La grossesse bouleverse le corps d'une femme. Le cerveau ne fait pas exception.
Une étude détaillée du cerveau d'une femme avant, pendant et après la grossesse a révélé des changements neurologiques radicaux, dont certains ont persisté des mois après la naissance de son bébé. L'ensemble de données, publié le 16 septembre dans Neurosciences de la natureest la première vue complète des changements neuronaux qui accompagnent la gestation — une sorte de « à quoi s'attendre lorsque vous êtes enceinte » pour le cerveau.

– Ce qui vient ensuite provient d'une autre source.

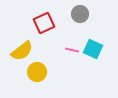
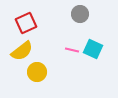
red square: moved 18 px left
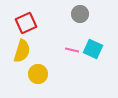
yellow semicircle: rotated 35 degrees counterclockwise
yellow circle: moved 1 px right, 2 px down
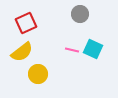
yellow semicircle: moved 1 px down; rotated 35 degrees clockwise
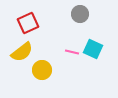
red square: moved 2 px right
pink line: moved 2 px down
yellow circle: moved 4 px right, 4 px up
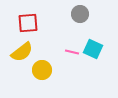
red square: rotated 20 degrees clockwise
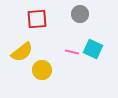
red square: moved 9 px right, 4 px up
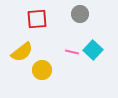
cyan square: moved 1 px down; rotated 18 degrees clockwise
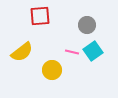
gray circle: moved 7 px right, 11 px down
red square: moved 3 px right, 3 px up
cyan square: moved 1 px down; rotated 12 degrees clockwise
yellow circle: moved 10 px right
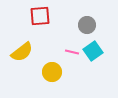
yellow circle: moved 2 px down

« Les résultats de cette étude de cas sont stupéfiants », déclare Clare McCormack, neuroscientifique à l’université de New York Langone Health. « Nous observons ici, pour la première fois chez l’homme, l’ampleur des changements cérébraux qui se produisent tout au long de la grossesse. »
Cette recherche rejoint un petit nombre d’autres études visant à comprendre le cerveau féminin à différentes étapes de la vie (SN: 29/09/22). Collectivement, les travaux suggèrent que le processus de devenir mère, appelé matrescence, est une autre étape du développement, comme la refonte cérébrale qui se produit à l'adolescence (SN: 27/02/23).

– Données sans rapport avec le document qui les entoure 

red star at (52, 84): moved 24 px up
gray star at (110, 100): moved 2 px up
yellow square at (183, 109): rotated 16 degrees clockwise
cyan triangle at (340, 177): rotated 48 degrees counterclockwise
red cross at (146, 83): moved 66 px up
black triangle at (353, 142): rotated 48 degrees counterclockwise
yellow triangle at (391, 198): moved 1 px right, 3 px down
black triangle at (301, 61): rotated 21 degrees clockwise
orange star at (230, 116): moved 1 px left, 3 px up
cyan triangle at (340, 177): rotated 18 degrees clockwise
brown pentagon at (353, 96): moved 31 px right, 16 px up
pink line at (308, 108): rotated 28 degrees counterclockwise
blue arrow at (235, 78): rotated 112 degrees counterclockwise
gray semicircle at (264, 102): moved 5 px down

Les expériences antérieures ont principalement comparé les cerveaux des femmes avant et après leur grossesse et ont déduit ce qui se passe entre les deux (SN: 19/12/16). « Il manquait une pièce », explique McCormack. « Les neuf mois de grossesse étaient une boîte noire, et nous ne pouvions que deviner à quoi ressemblait cette trajectoire. » Avec quatre examens IRM avant la grossesse, 15 examens pendant la grossesse et sept examens dans les deux ans suivant la naissance du bébé, la nouvelle étude suit l’intégralité de l’évolution d’une mère.

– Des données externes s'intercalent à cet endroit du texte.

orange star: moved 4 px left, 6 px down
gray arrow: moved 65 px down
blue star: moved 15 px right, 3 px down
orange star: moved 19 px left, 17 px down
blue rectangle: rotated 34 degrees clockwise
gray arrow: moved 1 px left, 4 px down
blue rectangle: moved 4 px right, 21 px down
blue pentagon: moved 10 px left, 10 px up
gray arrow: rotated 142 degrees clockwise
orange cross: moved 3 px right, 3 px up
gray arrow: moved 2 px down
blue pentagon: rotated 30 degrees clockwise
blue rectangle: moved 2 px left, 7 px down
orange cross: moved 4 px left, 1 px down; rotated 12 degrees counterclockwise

Des études antérieures ont montré que le volume de matière grise dans le cerveau, constitué en grande partie de corps cellulaires mais pas principalement de vrilles transportant des messages, est plus petit après la grossesse qu'avant. La nouvelle étude confirme cette constatation et va plus loin, montrant l'ampleur considérable de cette réduction. Le volume de matière grise a diminué dans environ 80 % des zones du cerveau étudiées par les chercheurs, diminuant en moyenne d'environ 4 % de son volume initial.
Un cerveau qui rétrécit peut paraître effrayant, mais ce n'est pas le cas, explique Emily Jacobs, neuroscientifique cognitive à l'Université de Californie à Santa Barbara. Lors d'une conférence de presse le 12 septembre, elle a comparé ce processus à celui de Michel-Ange qui enlève du marbre pour révéler David.
Le cerveau étudié appartient à la neuroscientifique cognitive Liz Chrastil, l'une des chercheuses travaillant sur le projet. Elle prévoyait de recourir à la fécondation in vitro alors qu'elle et ses collègues commençaient à réfléchir à l'étude du cerveau pendant la grossesse.
Au cours de sa grossesse et après, Chrastil dit qu'elle se sentait bien, car sa matière grise s'était réduite et affinée, comme les chercheurs l'attendaient. Mais un autre changement dans son cerveau les a tous surpris. Certaines des fibres de matière blanche de son cerveau sont devenues plus fortes, atteignant leur apogée au deuxième trimestre. Ces fibres sont des faisceaux de fibres qui envoient des informations dans le cerveau. Plus elles sont fortes, plus elles peuvent transmettre efficacement les informations. À la fin de la grossesse de Chrastil, ses fibres de matière blanche avaient en grande partie retrouvé leur force d'avant la grossesse.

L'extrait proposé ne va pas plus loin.